Two-hour election brings out voters

May 04, 1997


Staff Writer

KEEDYSVILLE - For the nine years that Bryan and Linda Smith have lived in this town off the beaten track, they paid little attention to local politics.

But now that development threatens to change the character of the quiet town they have grown to love, they're taking notice.

"I think people really have to take a serious look at what's going on," said Linda Smith.

And, so it seems, are many other residents.

Eighty-five of the town's 292 registered voters cast ballots Saturday in a special town election to fill a vacant council seat.


It was an election that seemed to particularly divide the town because of candidate Frank J. Shifflett's outspoken criticism of longtime Mayor Ralph Taylor.

After the ballots were hand counted, Shifflett, 66, had lost the election to Taylor's son-in-law, James Kerns.

Kerns, 46, a retired Maryland State Police officer, will serve one year of the council seat vacated by Yvonne Hope, who said she resigned in part because she disagrees with the way town government is run.

Kerns got 49 votes to Shifflett's 35. There was one write-in vote, for Hagerstown Junior College history professor and Keedysville resident Tom Clemens.
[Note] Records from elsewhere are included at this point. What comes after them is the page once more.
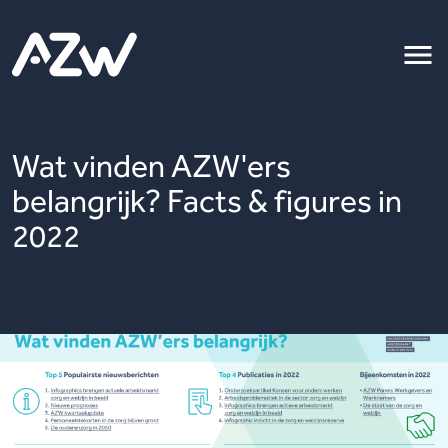
Wat vinden AZW'ers
belangrijk? Facts & figures in
2022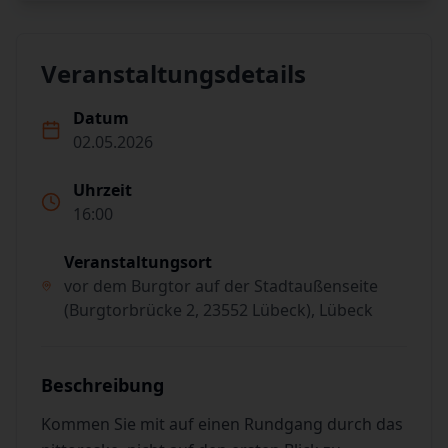
Veranstaltungsdetails
Datum
02.05.2026
Uhrzeit
16:00
Veranstaltungsort
vor dem Burgtor auf der Stadtaußenseite
(Burgtorbrücke 2, 23552 Lübeck), Lübeck
Beschreibung
Kommen Sie mit auf einen Rundgang durch das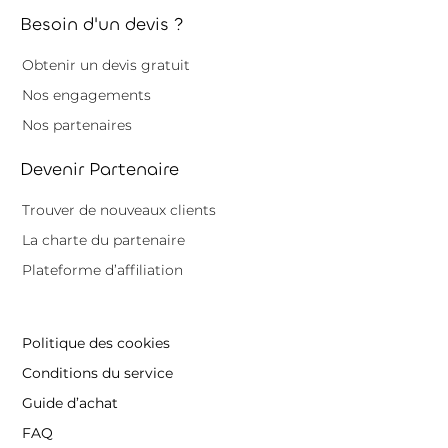
Besoin d'un devis ?
Obtenir un devis gratuit
Nos engagements
Nos partenaires
Devenir Partenaire
Trouver de nouveaux clients
La charte du partenaire
Plateforme d’affiliation
Politique des cookies
Conditions du service
Guide d’achat
FAQ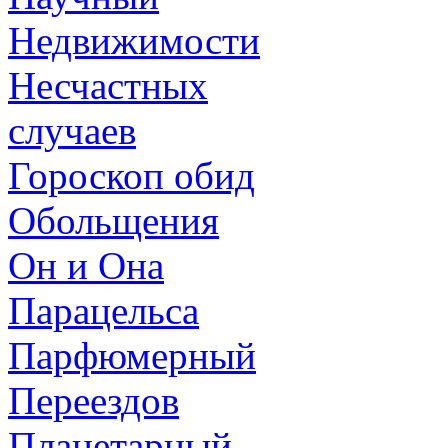
Недвижимости
Несчастных
случаев
Гороскоп обид
Обольщения
Он и Она
Парацельса
Парфюмерный
Переездов
Планетарный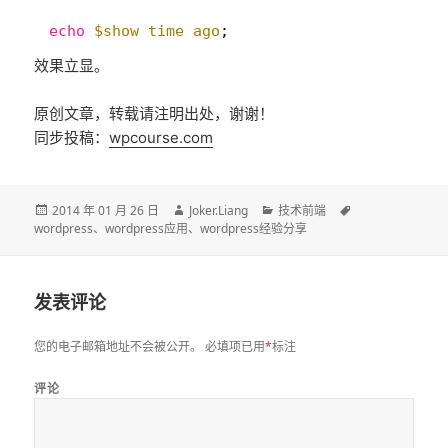
1
echo
$show_time_ago
;
效果立显。
原创文章，转载请注明出处，谢谢！
同步投稿：
wpcourse.com
发
作
分
标
2014 年 01 月 26 日
Joker.Liang
技术前端
布
者
类
签
wordpress
、
wordpress应用
、
wordpress经验分享
于
发表评论
您的电子邮箱地址不会被公开。
必填项已用
*
标注
评论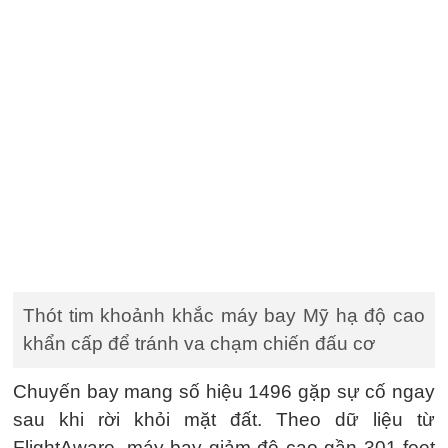
Thót tim khoảnh khắc máy bay Mỹ hạ độ cao
khẩn cấp để tránh va chạm chiến đấu cơ
Chuyến bay mang số hiệu 1496 gặp sự cố ngay
sau khi rời khỏi mặt đất. Theo dữ liệu từ
FlightAware, máy bay giảm độ cao gần 301 feet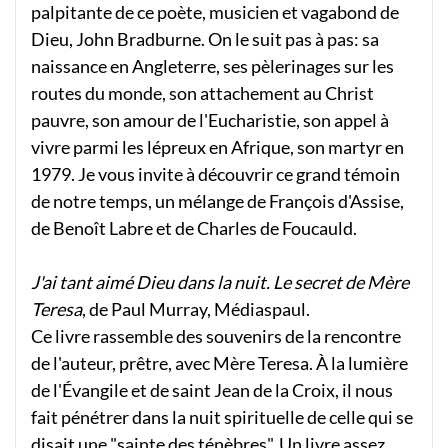
palpitante de ce poète, musicien et vagabond de
Dieu, John Bradburne. On le suit pas à pas: sa
naissance en Angleterre, ses pèlerinages sur les
routes du monde, son attachement au Christ
pauvre, son amour de l'Eucharistie, son appel à
vivre parmi les lépreux en Afrique, son martyr en
1979. Je vous invite à découvrir ce grand témoin
de notre temps, un mélange de François d'Assise,
de Benoît Labre et de Charles de Foucauld.
J'ai tant aimé Dieu dans la nuit. Le secret de Mère
Teresa
, de Paul Murray, Médiaspaul.
Ce livre rassemble des souvenirs de la rencontre
de l'auteur, prêtre, avec Mère Teresa. À la lumière
de l'Évangile et de saint Jean de la Croix, il nous
fait pénétrer dans la nuit spirituelle de celle qui se
disait une "sainte des ténèbres". Un livre assez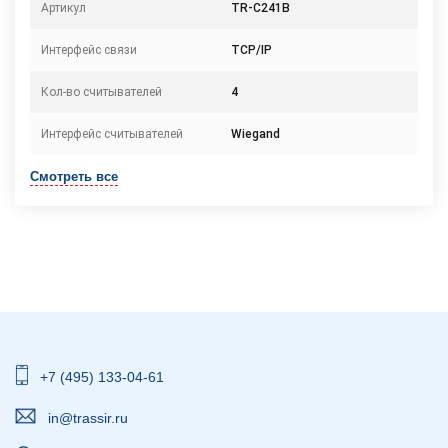
Артикул
TR-C241B
Интерфейс связи
TCP/IP
Кол-во считывателей
4
Интерфейс считывателей
Wiegand
Смотреть все
+7 (495) 133-04-61
in@trassir.ru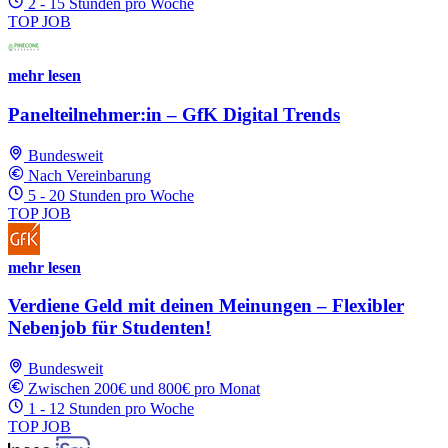
2 - 15 Stunden pro Woche
TOP JOB
mehr lesen
Panelteilnehmer:in – GfK Digital Trends
Bundesweit
Nach Vereinbarung
5 - 20 Stunden pro Woche
TOP JOB
mehr lesen
Verdiene Geld mit deinen Meinungen – Flexibler
Nebenjob für Studenten!
Bundesweit
Zwischen 200€ und 800€ pro Monat
1 - 12 Stunden pro Woche
TOP JOB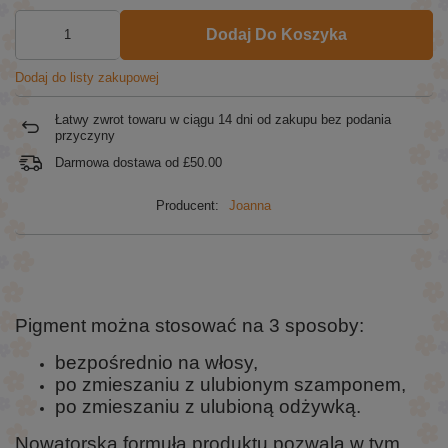
Dodaj Do Koszyka
Dodaj do listy zakupowej
Łatwy zwrot towaru w ciągu
14
dni od zakupu bez podania
przyczyny
Darmowa dostawa od
£50.00
Producent:
Joanna
Pigment można stosować na 3 sposoby:
bezpośrednio na włosy,
po zmieszaniu z ulubionym szamponem,
po zmieszaniu z ulubioną odżywką.
Nowatorska formuła produktu pozwala w tym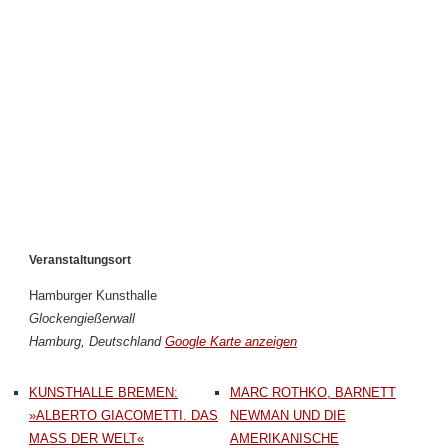
Veranstaltungsort
Hamburger Kunsthalle
Glockengießerwall
Hamburg
,
Deutschland
Google Karte anzeigen
KUNSTHALLE BREMEN:
MARC ROTHKO, BARNETT
»ALBERTO GIACOMETTI. DAS
NEWMAN UND DIE
MASS DER WELT«
AMERIKANISCHE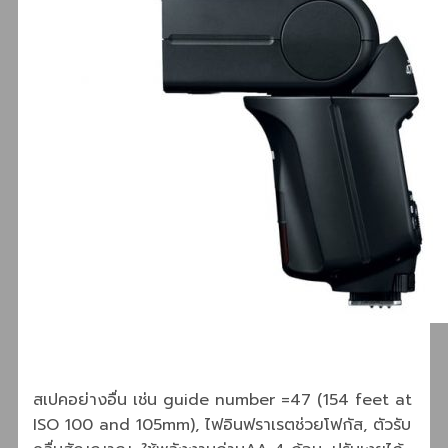
สเปคอย่างอื่น เช่น guide number =47 (154 feet at
ISO 100 and 105mm), ไฟอินฟราเรตช่วยโฟกัส, ตัวรับ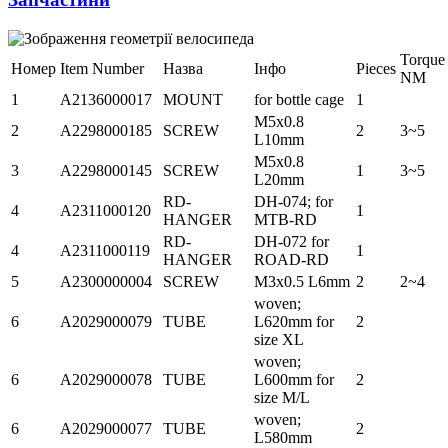
Torque
Номер
Item Number
Назва
Інфо
Pieces
NM
1
A2136000017
MOUNT
for bottle cage
1
M5x0.8
2
A2298000185
SCREW
2
3~5
L10mm
M5x0.8
3
A2298000145
SCREW
1
3~5
L20mm
RD-
DH-074; for
4
A2311000120
1
HANGER
MTB-RD
RD-
DH-072 for
4
A2311000119
1
HANGER
ROAD-RD
5
A2300000004
SCREW
M3x0.5 L6mm
2
2~4
woven;
6
A2029000079
TUBE
L620mm for
2
size XL
woven;
6
A2029000078
TUBE
L600mm for
2
size M/L
woven;
6
A2029000077
TUBE
2
L580mm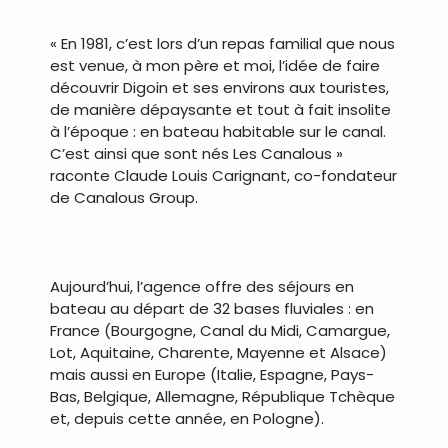
« En 1981, c’est lors d’un repas familial que nous
est venue, à mon père et moi, l’idée de faire
découvrir Digoin et ses environs aux touristes,
de manière dépaysante et tout à fait insolite
à l’époque : en bateau habitable sur le canal.
C’est ainsi que sont nés Les Canalous »
raconte Claude Louis Carignant, co-fondateur
de Canalous Group.
.
Aujourd’hui, l’agence offre des séjours en
bateau au départ de 32 bases fluviales : en
France (Bourgogne, Canal du Midi, Camargue,
Lot, Aquitaine, Charente, Mayenne et Alsace)
mais aussi en Europe (Italie, Espagne, Pays-
Bas, Belgique, Allemagne, République Tchèque
et, depuis cette année, en Pologne).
Both candidates voted by absentee ballot and could not be reached for comment.

It was an election that seemed to uphold the status quo.

Taylor, 81, has been running the town for more than 30 years. There were many who felt he was wrongly accused of improper leadership.

"I don't think it's fair the way Mayor Taylor's been blasted. He's done his best here when no one wanted the job," said Al Resh, who serves on the town planning board.

Taylor's blunt personality has put off some, but not all, newcomers to the town of 464 residents.

"He's a lot like my grandfather. He's gruff, to the point," said Matt Hull, a supporter who is also on the planning board.

Evelyn Sinnisen, 79, said she is happy with how things are being run.

"Things are really nice, for my part," she said.

Still, many voters said they are dissatisfied.

"I think that it's time the administration changed in Keedysville," said Patricia Marber, who has lived there for three years. "We need a council with a clear idea of Keedysville in 10 years. At the moment, we don't have that."

Marber is worried that a proposed housing development will change the town's village atmosphere and put a strain on schools and utilities.

Hope said the current town administration seems to have contempt for newcomers.

"There's a lack of vision that's frightening to me," she said. "Eventually, we're going to all have to work together."

Some residents complained that the voting period from 2 p.m. to 4 p.m. on Saturday was too short.

That rule was set at a time when townspeople worked and lived in Keedysville. Today, many commute to jobs in the Washington, D.C., area.

In another sign of Taylor's stronghold on the town, voters drove past Taylor Park to vote in the one-story building that houses the library and municipal offices.

Voters stuffed their ballots into an upside-down shoe box, constructed at the last minute after town officials discovered the ballot box was missing.

Although there were pre-election questions about whether town elections are run properly, Shifflett supporters watched the process and voiced no complaints.

Residents may disagree on how to run the town, but everyone seems to agree on one thing: that Keedysville is a wonderful place to live.

In the true spirit of American voting, it was a friendly election. People on opposite sides of town politics discussed gardens and children's birthdays.

"I just wanted to be here to support the town. It's a good place to live," said Linda Walla, a 19-year resident.